** Dataset follows **
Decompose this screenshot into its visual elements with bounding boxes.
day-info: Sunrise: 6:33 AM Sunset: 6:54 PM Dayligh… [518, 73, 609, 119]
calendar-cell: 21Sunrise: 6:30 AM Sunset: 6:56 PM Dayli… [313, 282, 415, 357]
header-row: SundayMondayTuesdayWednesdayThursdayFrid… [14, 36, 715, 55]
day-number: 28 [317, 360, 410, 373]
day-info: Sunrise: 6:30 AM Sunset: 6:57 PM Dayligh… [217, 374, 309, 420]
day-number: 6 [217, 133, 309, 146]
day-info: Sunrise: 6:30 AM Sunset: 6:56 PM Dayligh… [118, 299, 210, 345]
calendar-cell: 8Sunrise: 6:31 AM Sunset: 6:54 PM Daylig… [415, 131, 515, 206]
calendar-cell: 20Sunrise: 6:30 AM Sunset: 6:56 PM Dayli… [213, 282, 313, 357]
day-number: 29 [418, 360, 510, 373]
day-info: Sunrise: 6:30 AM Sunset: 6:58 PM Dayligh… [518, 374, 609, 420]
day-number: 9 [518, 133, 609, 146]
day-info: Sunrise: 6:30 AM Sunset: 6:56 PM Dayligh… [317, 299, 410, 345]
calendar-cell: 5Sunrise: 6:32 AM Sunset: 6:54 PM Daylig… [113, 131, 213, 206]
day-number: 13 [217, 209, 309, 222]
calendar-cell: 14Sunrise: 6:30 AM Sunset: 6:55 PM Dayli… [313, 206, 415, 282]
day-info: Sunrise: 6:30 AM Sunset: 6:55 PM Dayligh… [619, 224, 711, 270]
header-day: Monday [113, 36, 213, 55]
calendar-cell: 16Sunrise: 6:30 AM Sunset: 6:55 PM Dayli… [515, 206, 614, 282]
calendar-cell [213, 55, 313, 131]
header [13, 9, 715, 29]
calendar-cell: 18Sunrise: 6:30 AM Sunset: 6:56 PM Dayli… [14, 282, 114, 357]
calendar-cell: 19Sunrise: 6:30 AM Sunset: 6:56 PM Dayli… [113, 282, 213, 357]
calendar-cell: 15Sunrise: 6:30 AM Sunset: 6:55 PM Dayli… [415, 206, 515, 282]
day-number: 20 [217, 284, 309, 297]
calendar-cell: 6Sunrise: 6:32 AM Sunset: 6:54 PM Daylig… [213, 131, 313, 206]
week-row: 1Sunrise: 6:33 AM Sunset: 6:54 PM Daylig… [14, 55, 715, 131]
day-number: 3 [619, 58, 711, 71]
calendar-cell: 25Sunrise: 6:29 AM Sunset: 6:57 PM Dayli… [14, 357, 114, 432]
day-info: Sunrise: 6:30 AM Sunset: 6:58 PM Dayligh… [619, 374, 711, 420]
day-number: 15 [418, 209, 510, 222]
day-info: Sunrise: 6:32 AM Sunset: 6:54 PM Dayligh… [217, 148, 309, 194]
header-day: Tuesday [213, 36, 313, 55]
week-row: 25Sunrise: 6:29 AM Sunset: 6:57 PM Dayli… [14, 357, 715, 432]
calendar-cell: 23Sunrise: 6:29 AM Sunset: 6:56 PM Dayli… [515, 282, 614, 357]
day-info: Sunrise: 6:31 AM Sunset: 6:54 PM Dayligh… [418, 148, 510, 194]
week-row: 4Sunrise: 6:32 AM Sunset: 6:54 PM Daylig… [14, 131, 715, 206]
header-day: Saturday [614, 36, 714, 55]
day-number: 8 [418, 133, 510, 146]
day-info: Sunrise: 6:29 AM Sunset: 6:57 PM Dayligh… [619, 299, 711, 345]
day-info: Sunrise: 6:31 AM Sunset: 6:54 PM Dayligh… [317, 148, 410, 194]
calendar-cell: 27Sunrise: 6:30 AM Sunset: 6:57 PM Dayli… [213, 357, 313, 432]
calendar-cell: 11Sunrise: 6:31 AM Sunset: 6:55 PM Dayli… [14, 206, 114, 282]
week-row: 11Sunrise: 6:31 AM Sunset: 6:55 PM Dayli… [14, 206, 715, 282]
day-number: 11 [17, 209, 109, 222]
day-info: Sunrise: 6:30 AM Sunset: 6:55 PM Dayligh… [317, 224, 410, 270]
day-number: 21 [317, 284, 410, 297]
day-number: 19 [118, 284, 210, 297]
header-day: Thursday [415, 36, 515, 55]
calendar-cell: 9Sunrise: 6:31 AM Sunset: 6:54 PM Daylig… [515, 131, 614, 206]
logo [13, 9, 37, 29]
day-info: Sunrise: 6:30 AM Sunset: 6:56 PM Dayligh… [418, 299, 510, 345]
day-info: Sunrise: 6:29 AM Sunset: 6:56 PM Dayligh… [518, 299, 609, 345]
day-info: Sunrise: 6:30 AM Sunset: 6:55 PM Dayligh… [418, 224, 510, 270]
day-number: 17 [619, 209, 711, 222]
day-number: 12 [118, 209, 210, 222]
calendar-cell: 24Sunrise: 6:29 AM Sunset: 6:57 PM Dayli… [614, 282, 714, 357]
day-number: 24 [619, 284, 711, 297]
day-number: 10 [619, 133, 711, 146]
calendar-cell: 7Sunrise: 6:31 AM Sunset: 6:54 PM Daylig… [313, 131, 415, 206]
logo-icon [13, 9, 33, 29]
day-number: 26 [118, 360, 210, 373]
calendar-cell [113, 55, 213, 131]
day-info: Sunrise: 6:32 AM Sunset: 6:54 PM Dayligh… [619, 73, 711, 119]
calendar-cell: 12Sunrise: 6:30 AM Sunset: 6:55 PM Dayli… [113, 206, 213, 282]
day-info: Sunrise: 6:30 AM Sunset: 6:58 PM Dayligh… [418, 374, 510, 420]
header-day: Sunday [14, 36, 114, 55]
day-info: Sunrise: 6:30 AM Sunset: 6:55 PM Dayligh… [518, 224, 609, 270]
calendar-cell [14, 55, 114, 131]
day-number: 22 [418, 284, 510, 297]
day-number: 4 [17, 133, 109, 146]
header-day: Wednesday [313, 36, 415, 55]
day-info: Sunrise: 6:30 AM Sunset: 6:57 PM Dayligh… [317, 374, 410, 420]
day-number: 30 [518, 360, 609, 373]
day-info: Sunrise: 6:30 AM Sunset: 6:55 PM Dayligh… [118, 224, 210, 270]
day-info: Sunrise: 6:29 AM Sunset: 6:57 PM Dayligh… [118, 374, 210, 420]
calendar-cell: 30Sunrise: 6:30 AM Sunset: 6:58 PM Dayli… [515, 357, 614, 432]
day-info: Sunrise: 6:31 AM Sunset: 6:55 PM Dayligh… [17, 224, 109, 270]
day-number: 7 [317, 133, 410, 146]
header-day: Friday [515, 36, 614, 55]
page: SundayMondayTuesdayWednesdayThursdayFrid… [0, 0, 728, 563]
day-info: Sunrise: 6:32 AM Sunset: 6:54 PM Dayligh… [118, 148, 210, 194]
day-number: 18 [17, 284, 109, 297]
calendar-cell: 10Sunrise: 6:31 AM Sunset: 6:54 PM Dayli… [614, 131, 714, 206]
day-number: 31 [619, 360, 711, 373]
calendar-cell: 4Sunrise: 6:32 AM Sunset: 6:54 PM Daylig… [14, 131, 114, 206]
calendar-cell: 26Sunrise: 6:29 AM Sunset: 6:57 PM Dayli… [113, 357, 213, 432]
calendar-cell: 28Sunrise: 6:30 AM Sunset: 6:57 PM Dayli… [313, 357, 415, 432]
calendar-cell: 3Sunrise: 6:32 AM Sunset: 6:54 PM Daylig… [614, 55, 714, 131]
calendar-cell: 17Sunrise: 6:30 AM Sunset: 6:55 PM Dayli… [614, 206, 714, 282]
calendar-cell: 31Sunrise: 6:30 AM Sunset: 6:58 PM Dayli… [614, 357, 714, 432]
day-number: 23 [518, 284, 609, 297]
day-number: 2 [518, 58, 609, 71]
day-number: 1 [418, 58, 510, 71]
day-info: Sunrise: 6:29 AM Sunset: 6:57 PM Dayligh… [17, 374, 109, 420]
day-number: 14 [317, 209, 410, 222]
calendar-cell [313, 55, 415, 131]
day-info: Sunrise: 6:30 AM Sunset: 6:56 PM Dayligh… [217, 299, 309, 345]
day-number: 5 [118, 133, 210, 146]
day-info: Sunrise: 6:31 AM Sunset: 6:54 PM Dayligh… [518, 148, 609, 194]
** End of Dataset **
» What you are asked to do:
Show every line of the listing in which the string "header" can be found.

» Result for this exercise:
header-row: SundayMondayTuesdayWednesdayThursdayFrid… [14, 36, 715, 55]
header-day: Monday [113, 36, 213, 55]
header [13, 9, 715, 29]
header-day: Tuesday [213, 36, 313, 55]
header-day: Saturday [614, 36, 714, 55]
header-day: Thursday [415, 36, 515, 55]
header-day: Sunday [14, 36, 114, 55]
header-day: Wednesday [313, 36, 415, 55]
header-day: Friday [515, 36, 614, 55]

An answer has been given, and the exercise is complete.